DATA UNDER STUDY:

──────────────────────────────

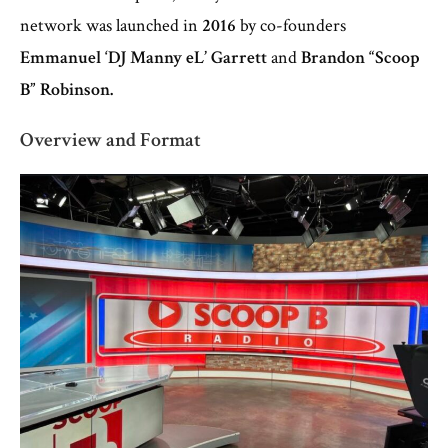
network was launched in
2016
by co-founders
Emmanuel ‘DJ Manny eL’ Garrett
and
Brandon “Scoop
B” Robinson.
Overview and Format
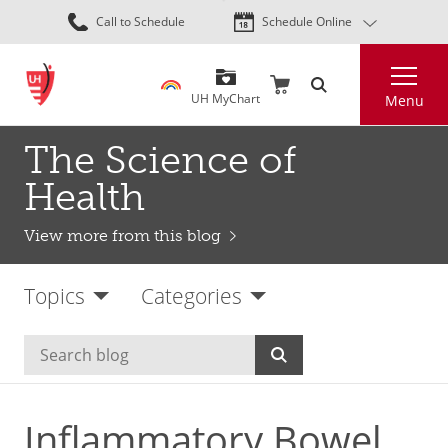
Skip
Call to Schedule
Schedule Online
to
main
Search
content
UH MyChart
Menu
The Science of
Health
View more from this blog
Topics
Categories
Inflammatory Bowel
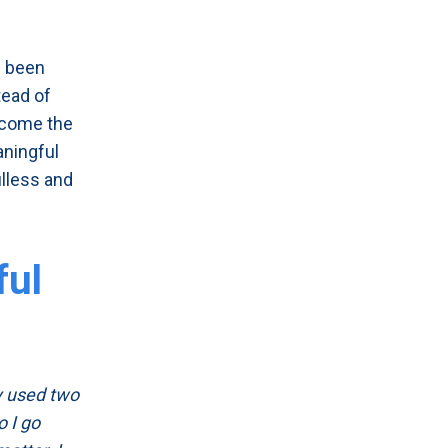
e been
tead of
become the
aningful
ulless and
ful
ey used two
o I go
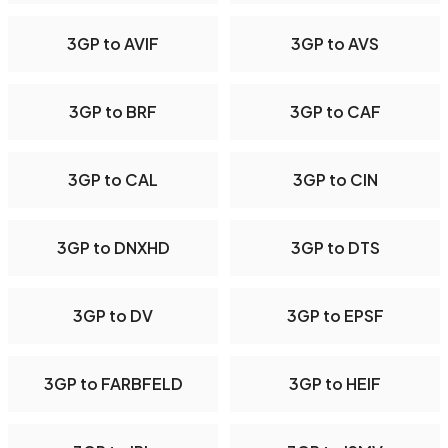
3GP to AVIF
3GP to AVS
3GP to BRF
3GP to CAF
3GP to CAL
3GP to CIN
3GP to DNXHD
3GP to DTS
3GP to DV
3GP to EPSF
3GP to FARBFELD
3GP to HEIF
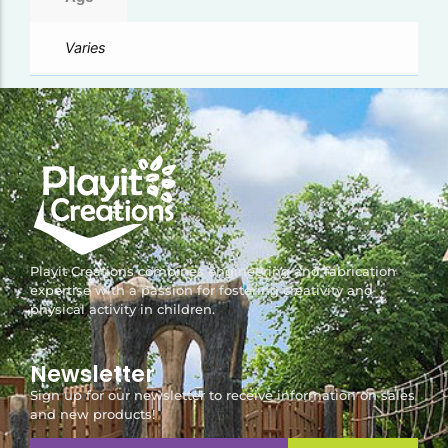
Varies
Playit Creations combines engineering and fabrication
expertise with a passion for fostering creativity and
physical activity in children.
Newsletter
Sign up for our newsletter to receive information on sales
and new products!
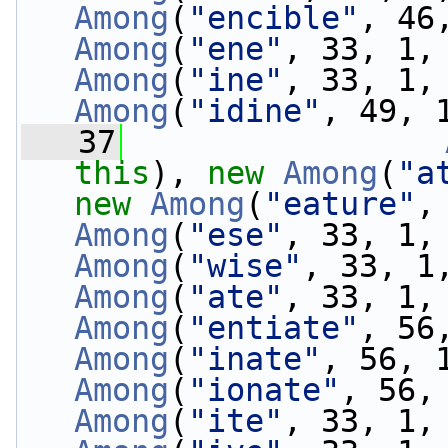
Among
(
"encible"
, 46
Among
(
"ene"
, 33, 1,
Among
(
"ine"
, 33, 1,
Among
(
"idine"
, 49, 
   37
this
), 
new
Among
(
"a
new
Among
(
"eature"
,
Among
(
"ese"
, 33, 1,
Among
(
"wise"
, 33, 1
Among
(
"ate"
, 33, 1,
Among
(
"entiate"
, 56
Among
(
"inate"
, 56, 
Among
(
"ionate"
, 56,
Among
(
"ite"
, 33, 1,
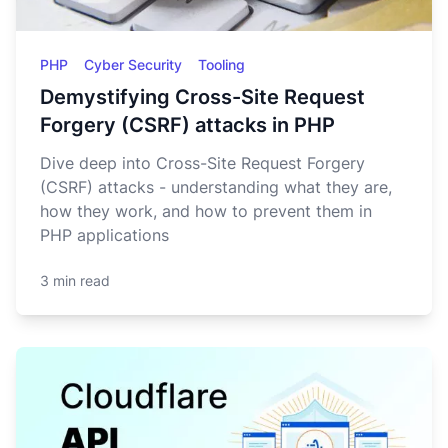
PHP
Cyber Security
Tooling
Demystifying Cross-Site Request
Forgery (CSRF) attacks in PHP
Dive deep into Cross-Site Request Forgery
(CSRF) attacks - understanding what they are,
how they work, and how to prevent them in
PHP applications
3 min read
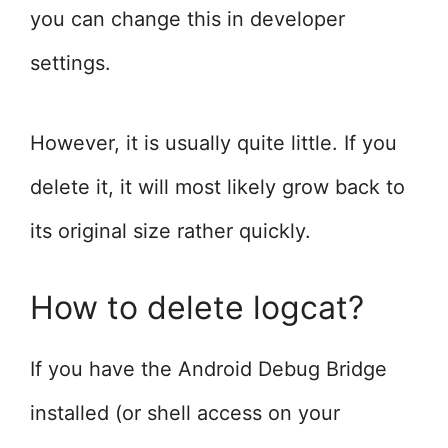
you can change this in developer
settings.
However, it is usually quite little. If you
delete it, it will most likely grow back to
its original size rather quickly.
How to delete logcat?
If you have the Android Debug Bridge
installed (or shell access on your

──────────────────────────────

WORK TO BE COMPLETED:
Every line from the data above that contains "Cross" must appear in the answer.

OUTPUT FOR THIS EXERCISE:
Demystifying Cross-Site Request
Dive deep into Cross-Site Request Forgery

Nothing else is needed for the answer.